PARIS - Para ilmuwan di Tiongkok, pada Selasa (16/1), mengumumkan telah mengkloning Retro, monyet Macaque Rhesus sehat pertama. Hal ini berhasil dilakukan dengan cara mengubah proses kloning awal yang ketika itu menghasilkan domba Dolly.

Dikutip dari The Straits Times, selama ini, primata terbukti sangat sulit untuk dikloning, dan para ilmuwan mengatasi kegagalan selama bertahun-tahun itu dengan mengganti sel hasil kloning yang akan menjadi plasenta dengan sel dari embrio normal.

Mereka berharap teknik baru mereka akan mengarah pada penciptaan monyet rhesus, salah satu spesies monyet Dunia Lama yang paling terkenal, yang identik untuk dijadikan kelinci percobaan dalam penelitian medis. Namun, peneliti luar memperingatkan bahwa tingkat keberhasilan metode baru ini masih sangat rendah, serta menimbulkan pertanyaan etika seputar kloning.

Sejak kloning bersejarah domba Dolly menggunakan teknik yang disebut transfer nuklir sel somatik atau somatic cell nuclear transfer (SCNT) pada tahun 1996, lebih dari 20 hewan berbeda telah diciptakan menggunakan proses tersebut, termasuk anjing, kucing, babi, dan sapi.

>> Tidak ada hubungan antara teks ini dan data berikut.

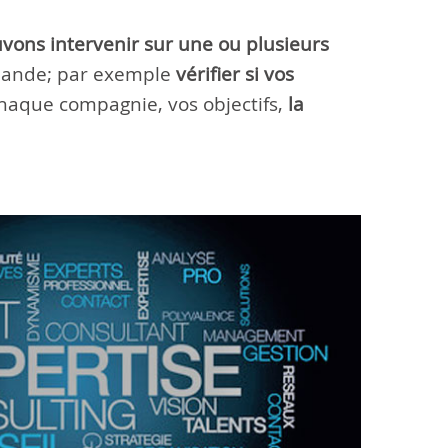
ons intervenir sur une ou plusieurs
emande; par exemple
vérifier si vos
chaque compagnie, vos objectifs,
la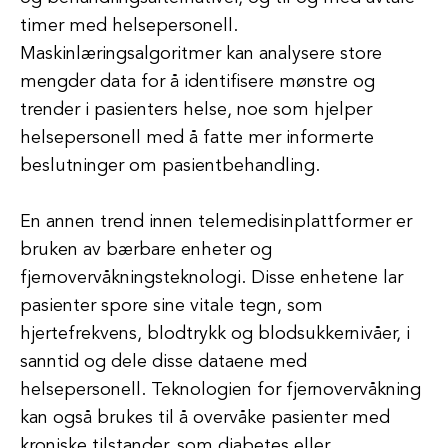
timer med helsepersonell.
Maskinlæringsalgoritmer kan analysere store
mengder data for å identifisere mønstre og
trender i pasienters helse, noe som hjelper
helsepersonell med å fatte mer informerte
beslutninger om pasientbehandling.
En annen trend innen telemedisinplattformer er
bruken av bærbare enheter og
fjernovervåkningsteknologi. Disse enhetene lar
pasienter spore sine vitale tegn, som
hjertefrekvens, blodtrykk og blodsukkernivåer, i
sanntid og dele disse dataene med
helsepersonell. Teknologien for fjernovervåkning
kan også brukes til å overvåke pasienter med
kroniske tilstander, som diabetes eller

Namun, baru dua dekade kemudian para ilmuwan berhasil mengkloning primata pertama menggunakan SCNT. Sepasang kera pemakan kepiting identik bernama Hua Hua dan Zhong Zhong diciptakan menggunakan SCNT pada tahun 2018 oleh para peneliti di Chinese Academy of Sciences Institute of Neuroscience di Shanghai.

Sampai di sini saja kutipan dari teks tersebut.